- _Goal of the exercise_: Return exactly the span that opens with the line containing "ために活動しています。" and closes with the final line of the records, both included.

++++ Dataset records

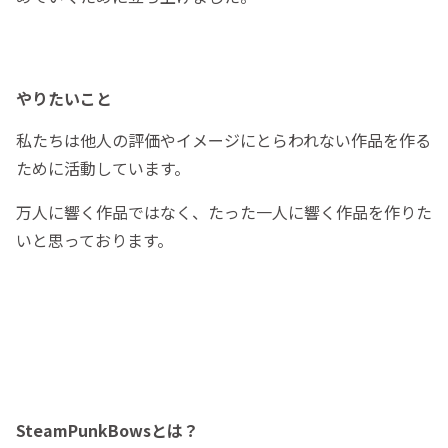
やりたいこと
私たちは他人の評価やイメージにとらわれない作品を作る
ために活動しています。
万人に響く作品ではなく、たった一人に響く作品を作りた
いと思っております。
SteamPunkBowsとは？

++++++++

- _Exercise result_:
ために活動しています。
万人に響く作品ではなく、たった一人に響く作品を作りた
いと思っております。
SteamPunkBowsとは？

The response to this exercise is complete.